ANCHORAGE, Alaska (AP) - The Alaska Oil and Gas Commission has issued a $20,000 fine against a company exploring a coal gasification prospect in Cook Inlet.
Linc Energy plans to appeal the fine imposed for not providing information related to three wells, the company told the Alaska Dispatch News (https://bit.ly/1KN0FOu) in a story Tuesday.
Coal gasification involves heating coal underground to produce gas that can be used for power or for production of diesel fuels. The fine was issued July 1 for alleged regulatory violations at wells near Tyonek on the west side of Cook Inlet.
According to the commission, Linc Energy did not submit well inclination surveys, core analysis reports and digital log data.
The Australian-based company is exploring for oil at Umiat, a site about 100 miles west of trans-Alaska pipeline Pump Station 2 and the Dalton Highway.

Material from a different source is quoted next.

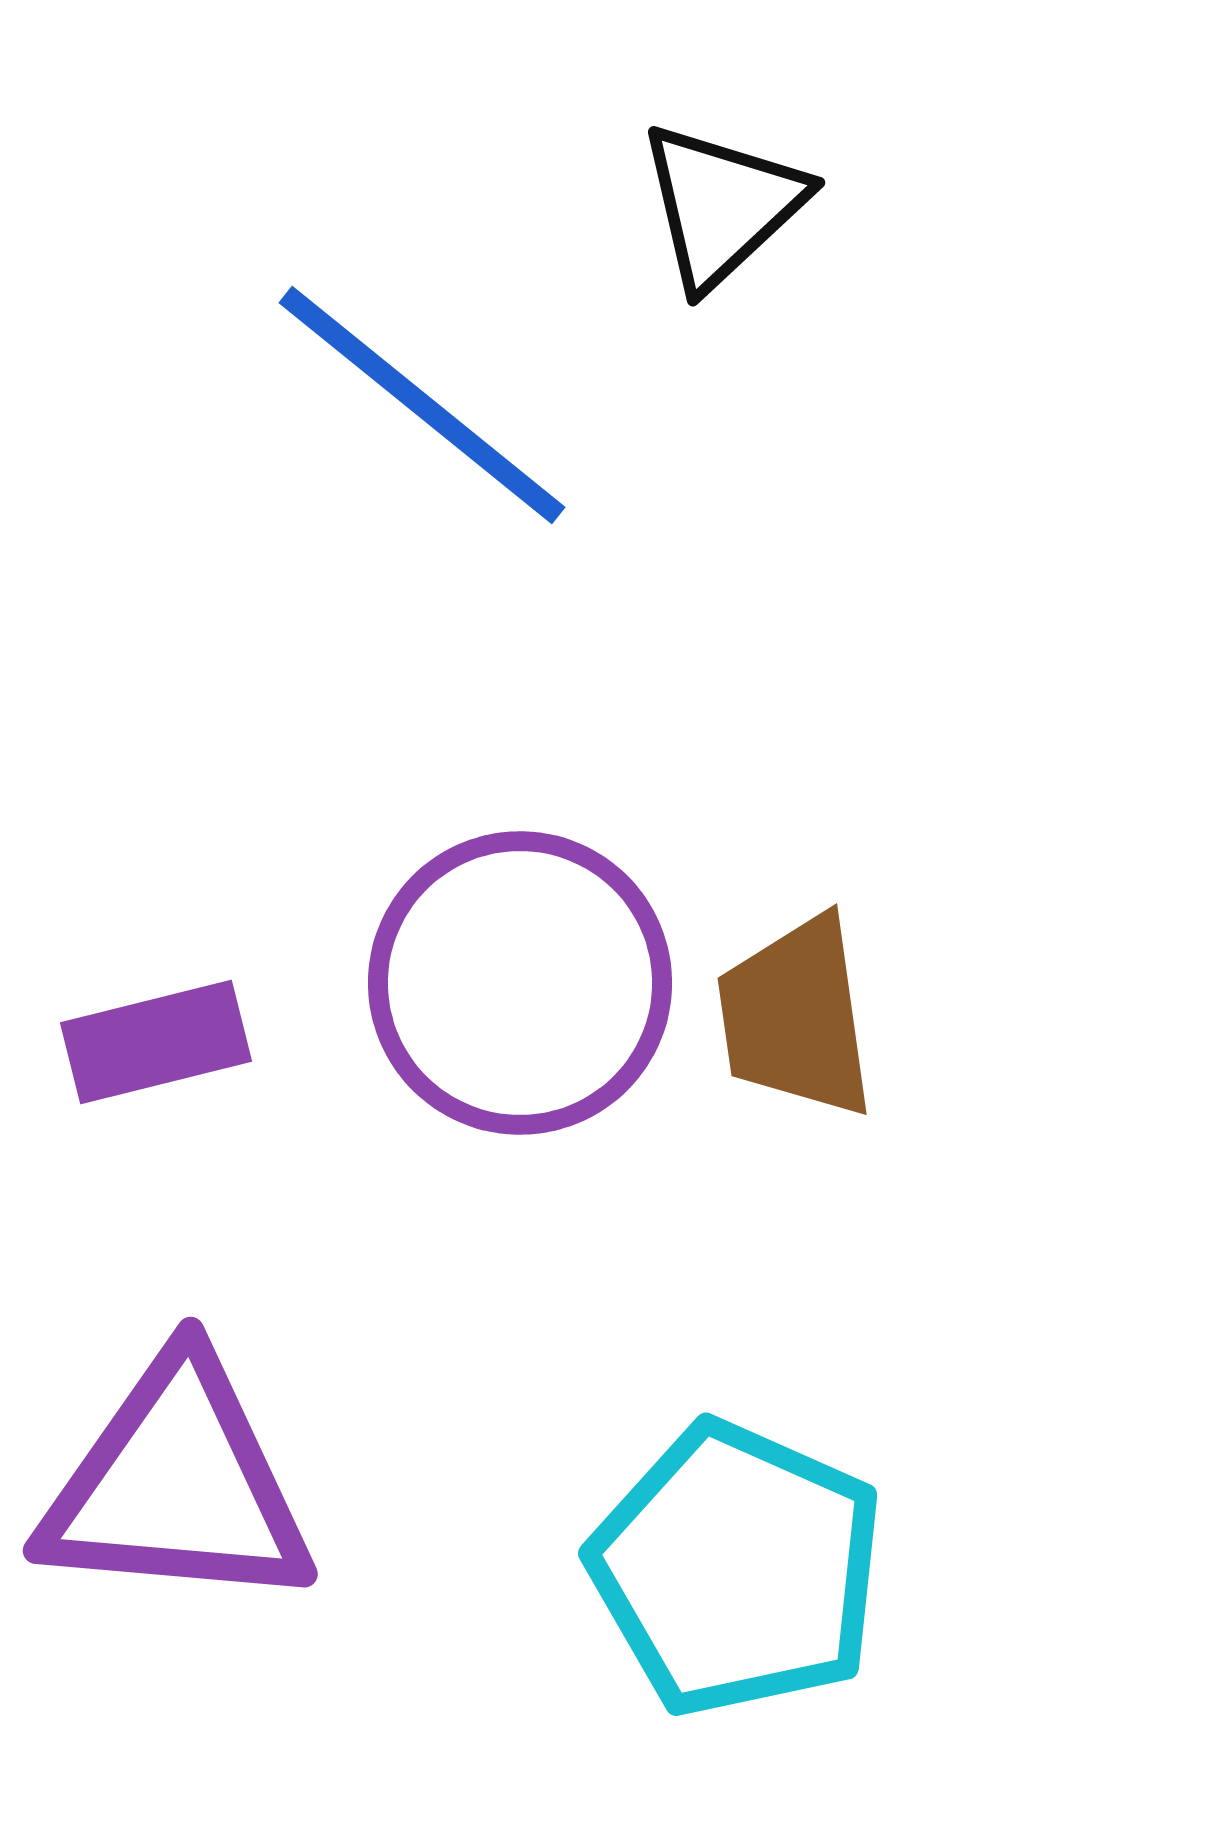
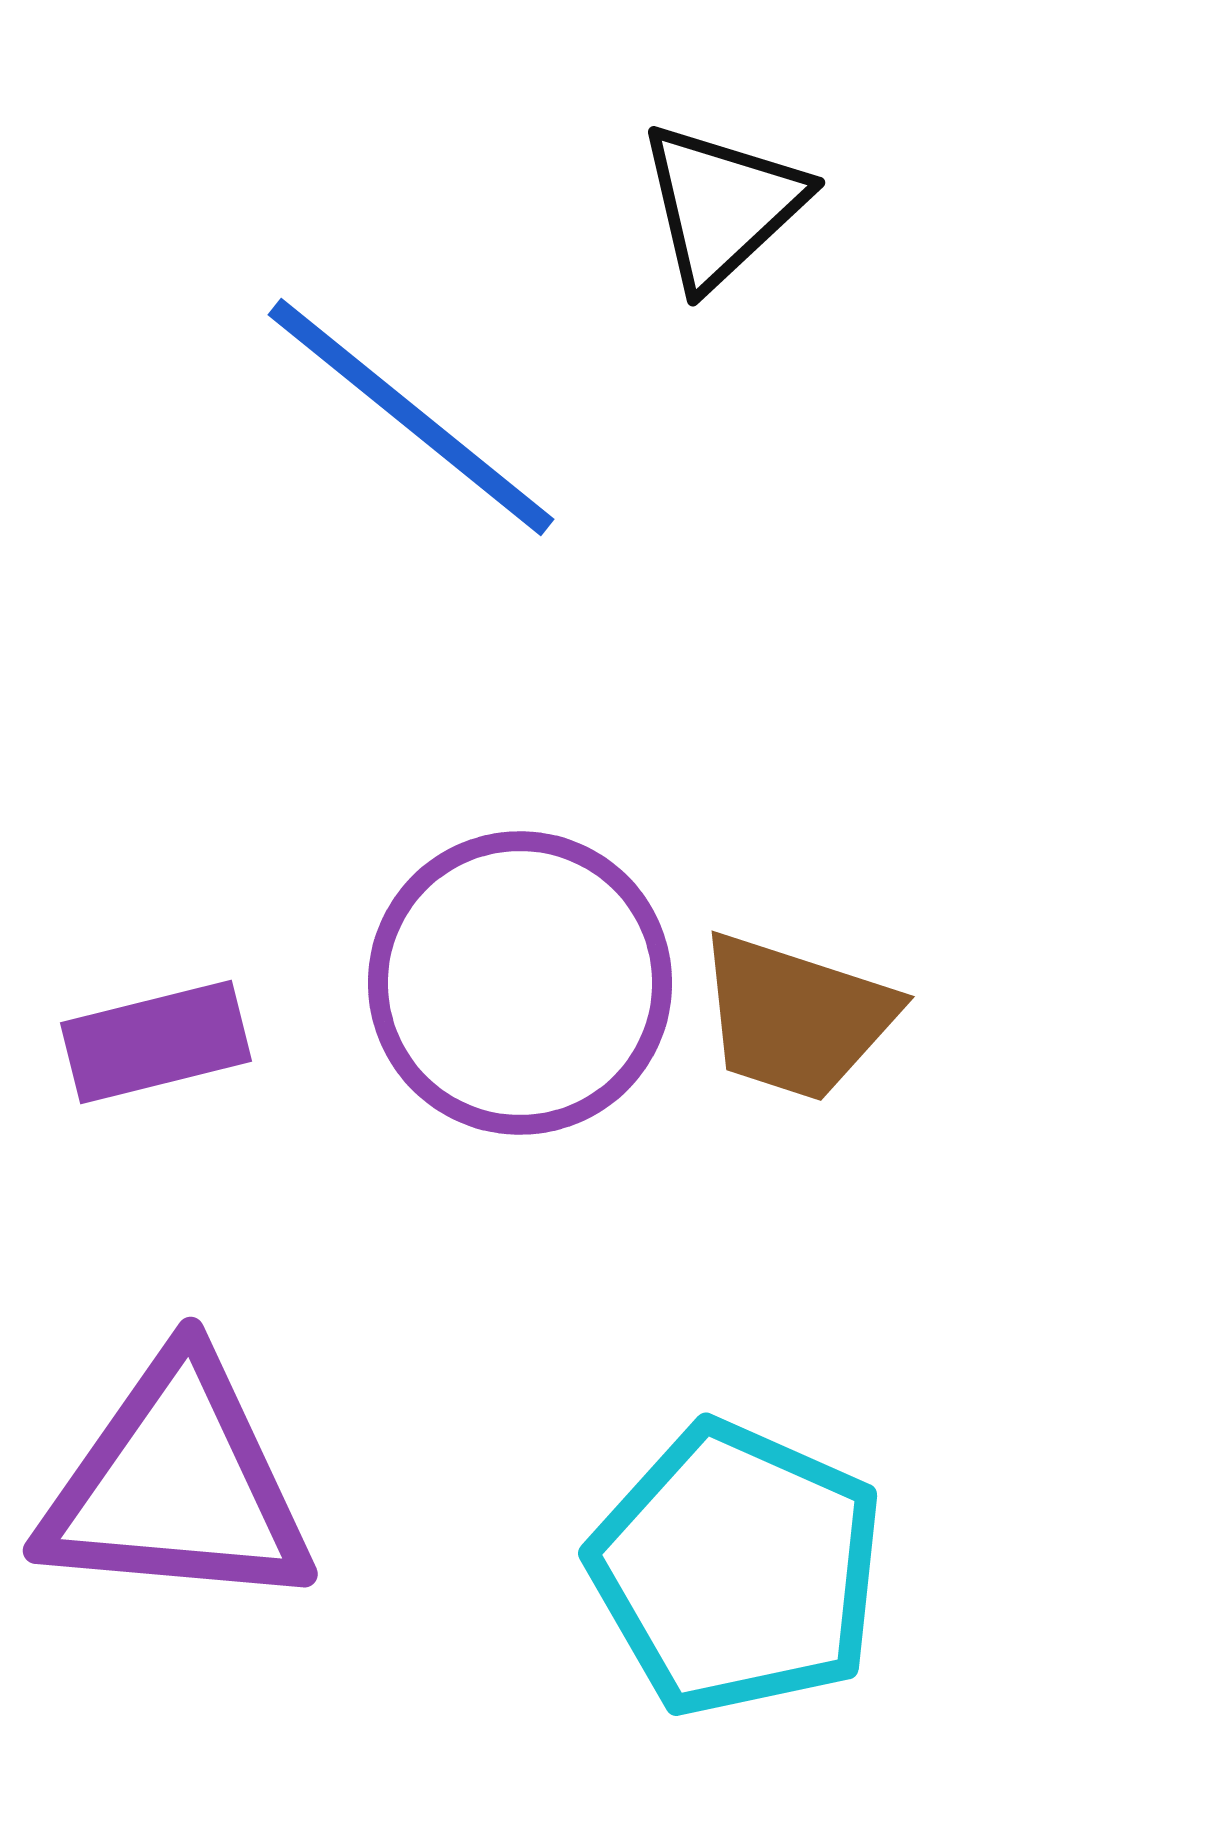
blue line: moved 11 px left, 12 px down
brown trapezoid: rotated 64 degrees counterclockwise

The company’s annual reports say the exploration effort has received tens of millions of dollars in state oil and gas tax credits, including $53 million last year.
The commission regulates drilling that might result in the release of hazardous substances and create potential blowouts, said Cathy Foerster, commission chairwoman.
Regulators are stepping up enforcement on operators they say are violating permit requirements. Some smaller newcomers to the state have had trouble following rules, Foerster said.
In addition to issuing fines, Foerster said, the commission has increased meetings with company managers.
“It appears to be paying off,” she said.
James Strong, who provides public relations for Linc Energy, said Linc will appeal by the end of July. He said by email the company understands the well information from the 2011-12 drilling season was submitted.
“We believe it may have been overlooked so we will raise it at appeal,” he wrote.